Even if environmentalists had not filed a lawsuit to block the railroad, the railroad likely would have died under the weight of its impracticability. Instead, the Seven County Union appealed the decision He appealed to the Supreme Court, arguing that the Court of Appeals had erred in making its decision. It called on the STB to investigate the impact on the region of oil wells and refineries that it did not have the authority to regulate. In July, the Supreme Court agreed to take the case.
Courts are now poised to consider just one question raised by lower courts and issue decisions with broader threats to environmental regulation: Supreme Court precedent prohibits NEPA analysis from regulating agencies. Is the law strictly limited to environmental issues that are relevant to the project, or does the law allow agencies to weigh the broader impacts of the project that may be regulated by other agencies, such as air pollution or water pollution? for?

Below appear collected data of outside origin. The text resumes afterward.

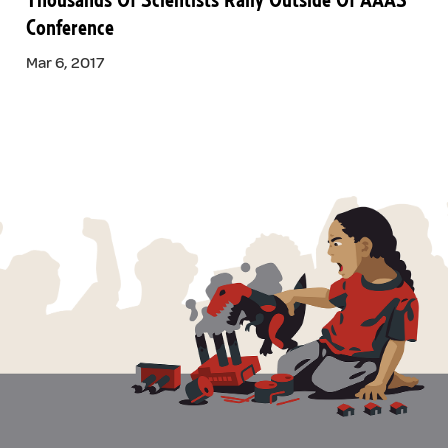
Thousands Of Scientists Rally Outside Of AAAS
Conference
Mar 6, 2017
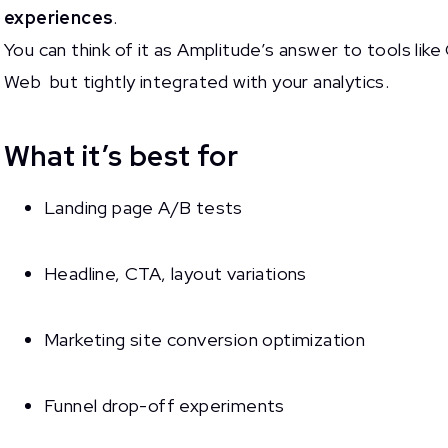
experiences
.
You can think of it as Amplitude’s answer to tools li
Web but tightly integrated with your analytics.
What it’s best for
Landing page A/B tests
Headline, CTA, layout variations
Marketing site conversion optimization
Funnel drop-off experiments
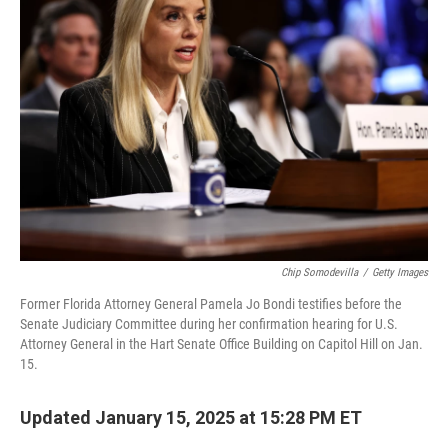
o
k
e
d
o
y
r
I
k
n
Chip Somodevilla
/
Getty Images
Former Florida Attorney General Pamela Jo Bondi testifies before the
Senate Judiciary Committee during her confirmation hearing for U.S.
Attorney General in the Hart Senate Office Building on Capitol Hill on Jan.
15.
Updated January 15, 2025 at 15:28 PM ET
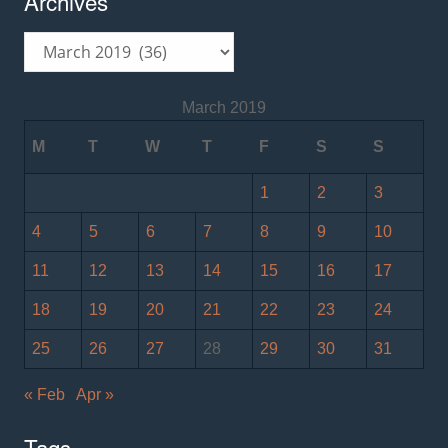
Archives
Archives
March 2019
M
T
W
T
F
S
S
1
2
3
4
5
6
7
8
9
10
11
12
13
14
15
16
17
18
19
20
21
22
23
24
25
26
27
28
29
30
31
« Feb
Apr »
Tags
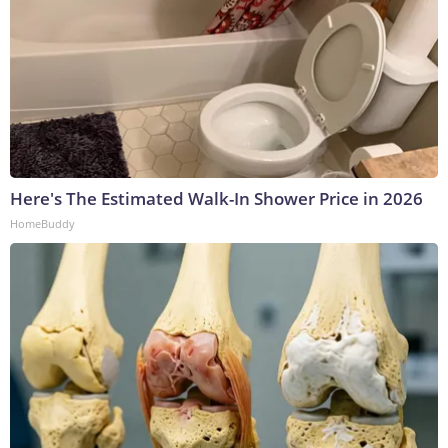
Here's The Estimated Walk-In Shower Price in 2026
HomeBuddy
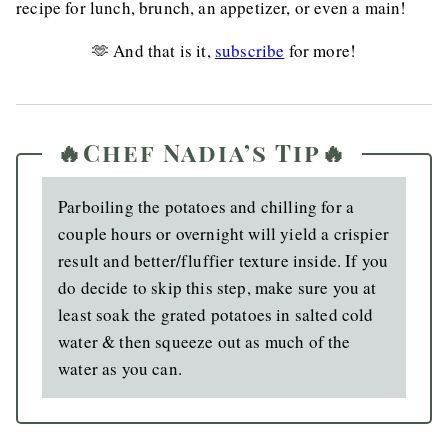
recipe for lunch, brunch, an appetizer, or even a main!
🫶 And that is it,
subscribe
for more!
🔥Chef Nadia’s Tip🔥
Parboiling the potatoes and chilling for a
couple hours or overnight will yield a crispier
result and better/fluffier texture inside. If you
do decide to skip this step, make sure you at
least soak the grated potatoes in salted cold
water & then squeeze out as much of the
water as you can.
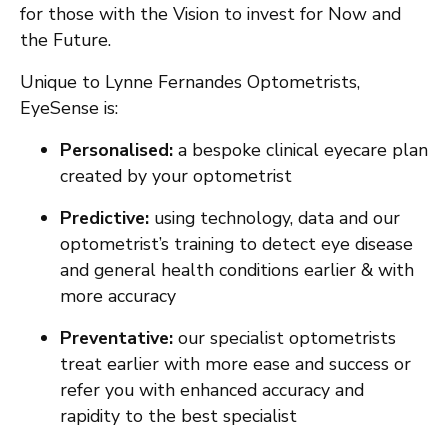
for those with the Vision to invest for Now and
the Future.
Unique to Lynne Fernandes Optometrists,
EyeSense is:
Personalised:
a bespoke clinical eyecare plan
created by your optometrist
Predictive:
using technology, data and our
optometrist’s training to detect eye disease
and general health conditions earlier & with
more accuracy
Preventative:
our specialist optometrists
treat earlier with more ease and success or
refer you with enhanced accuracy and
rapidity to the best specialist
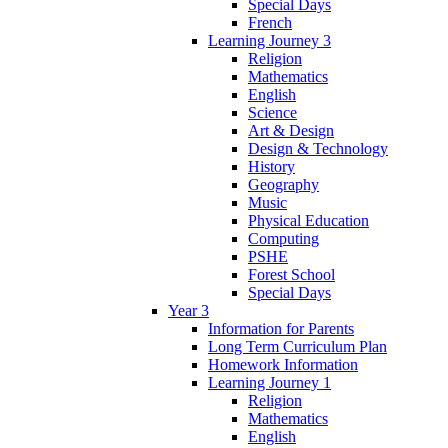
Special Days
French
Learning Journey 3
Religion
Mathematics
English
Science
Art & Design
Design & Technology
History
Geography
Music
Physical Education
Computing
PSHE
Forest School
Special Days
Year 3
Information for Parents
Long Term Curriculum Plan
Homework Information
Learning Journey 1
Religion
Mathematics
English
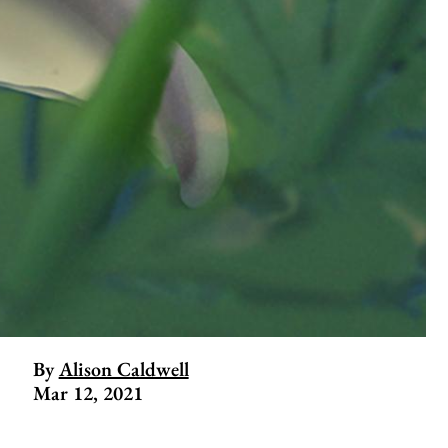
By
Alison Caldwell
Mar 12, 2021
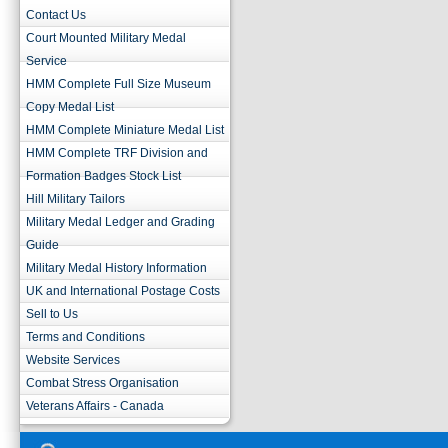
Contact Us
Court Mounted Military Medal
Service
HMM Complete Full Size Museum
Copy Medal List
HMM Complete Miniature Medal List
HMM Complete TRF Division and
Formation Badges Stock List
Hill Military Tailors
Military Medal Ledger and Grading
Guide
Military Medal History Information
UK and International Postage Costs
Sell to Us
Terms and Conditions
Website Services
Combat Stress Organisation
Veterans Affairs - Canada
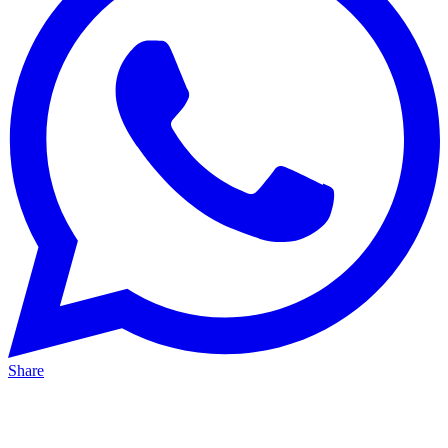
Share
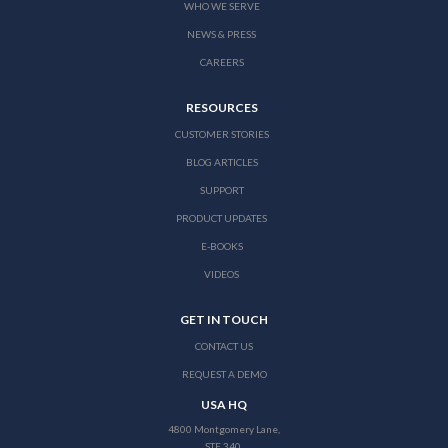
WHO WE SERVE
NEWS & PRESS
CAREERS
RESOURCES
CUSTOMER STORIES
BLOG ARTICLES
SUPPORT
PRODUCT UPDATES
E-BOOKS
VIDEOS
GET IN TOUCH
CONTACT US
REQUEST A DEMO
USA HQ
4800 Montgomery Lane,
STE 340,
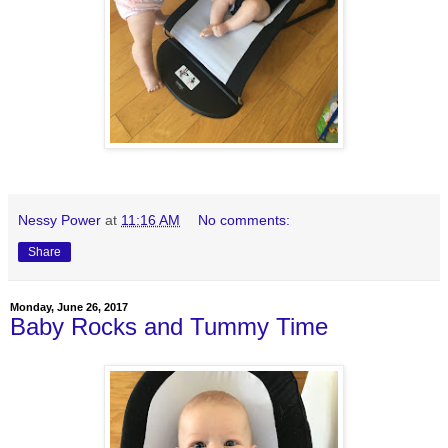
Nessy Power
at
11:16 AM
No comments:
Share
Monday, June 26, 2017
Baby Rocks and Tummy Time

During oral arguments in the case, Liberal Justice Sonia Sotomayor expressed frustration with Clement’s suggestion that NEPA review would prevent the court from considering impacts that are “distant in time and geography.” did. She suggested that such an interpretation goes against the core of the law, saying that if a federal agency allowed a car to go on the market, for example, “a car could leave a thousand miles, 40 states and explode.” ” he pointed out. It is a reasonably foreseeable outcome that is geographically and temporally distant. ” Federal agencies should absolutely consider such risks, she implied.
“We need absolute rules that don’t make sense,” Sotomayor told Clement.

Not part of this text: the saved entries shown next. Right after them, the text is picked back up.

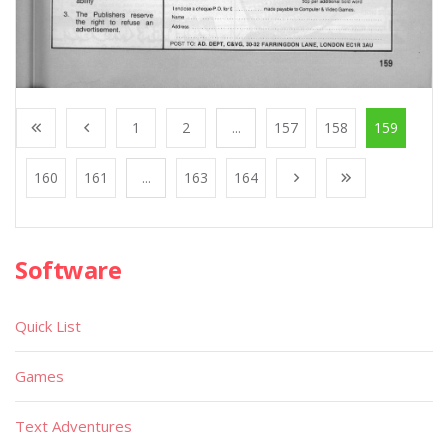
1
2
...
157
158
159
160
161
...
163
164
Software
Quick List
Games
Text Adventures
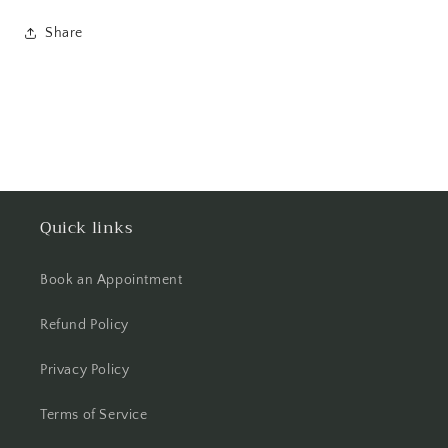
Share
Quick links
Book an Appointment
Refund Policy
Privacy Policy
Terms of Service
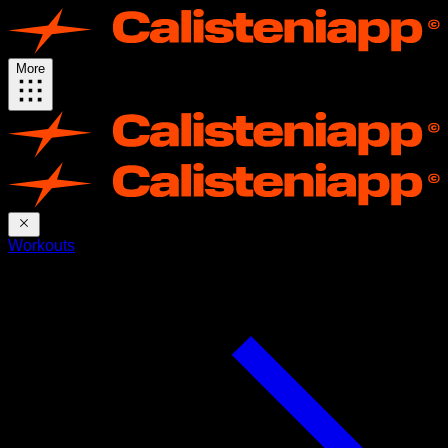
More
Workouts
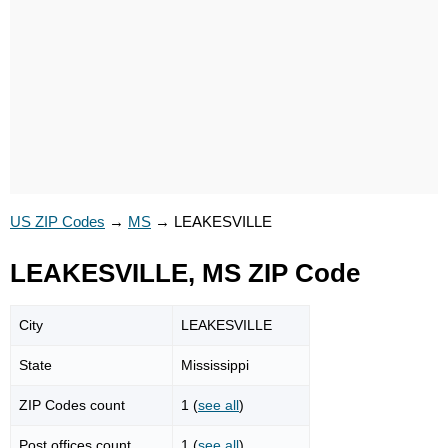
US ZIP Codes
→
MS
→
LEAKESVILLE
LEAKESVILLE, MS ZIP Code
City
LEAKESVILLE
State
Mississippi
ZIP Codes count
1 (
see all
)
Post offices count
1 (
see all
)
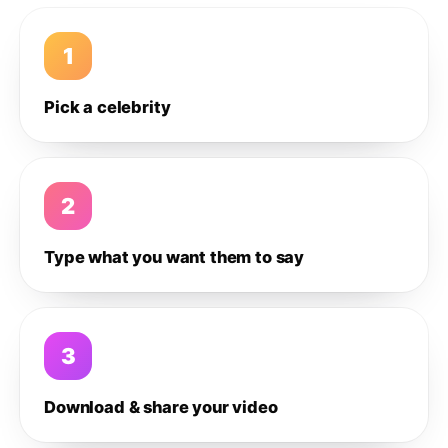
1
Pick a celebrity
2
Type what you want them to say
3
Download & share your video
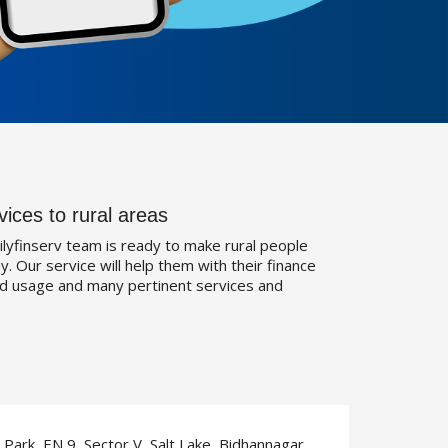
vices to rural areas
ilyfinserv team is ready to make rural people
. Our service will help them with their finance
d usage and many pertinent services and
T Park, EN 9, Sector V, Salt Lake, Bidhannagar,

But Sotomayor appeared to be the only one defending NEPA, and a majority of the other seven justices seemed inclined to seek at least some restrictions on the law. (Justice Neil Gorsuch recused himself from the case because his former backer, Denver-based billionaire Philip Anschutz, had a potential financial stake in the outcome of the case.) Anschutz Exploration Corporation, an oil and gas company, has drilling leases from the state of Utah and the federal government, as well as elsewhere. filed a court brief inside the case. )
Although the justices seemed inclined to hamstring NEPA, such a ruling would be a hollow victory for the Utah railroad promoters who filed the lawsuit. Beyond the NEPA issue, the appeals court cited at least six other reasons why the railroad was illegal when it invalidated the STB’s decision approving the railroad. None of this is affected by the Supreme Court’s decision in the seven-county coalition case. The STB permit remains invalid and oil trains cannot leave the station.
There will be a winner in this case, but if the court rules to rein in NEPA, the likely winner will be the big fossil fuel companies and other companies whose operations would benefit from less environmental oversight. It will be. For example, this case could lead courts to severely limit the scope of environmental damage that future infrastructure projects must consider, which could mean that the public can’t understand the health and environmental impacts of oil and gas. Make sure to consider before approving wells and pipelines, which means it will be more difficult to enforce.
“This case is bigger than the Uinta Basin Railroad,” Earthjustice’s Sankar said. “The fossil fuel industry and its allies are making wild claims that hide the clear health consequences of government decisions from the public.” The court is expected to rule by June next year.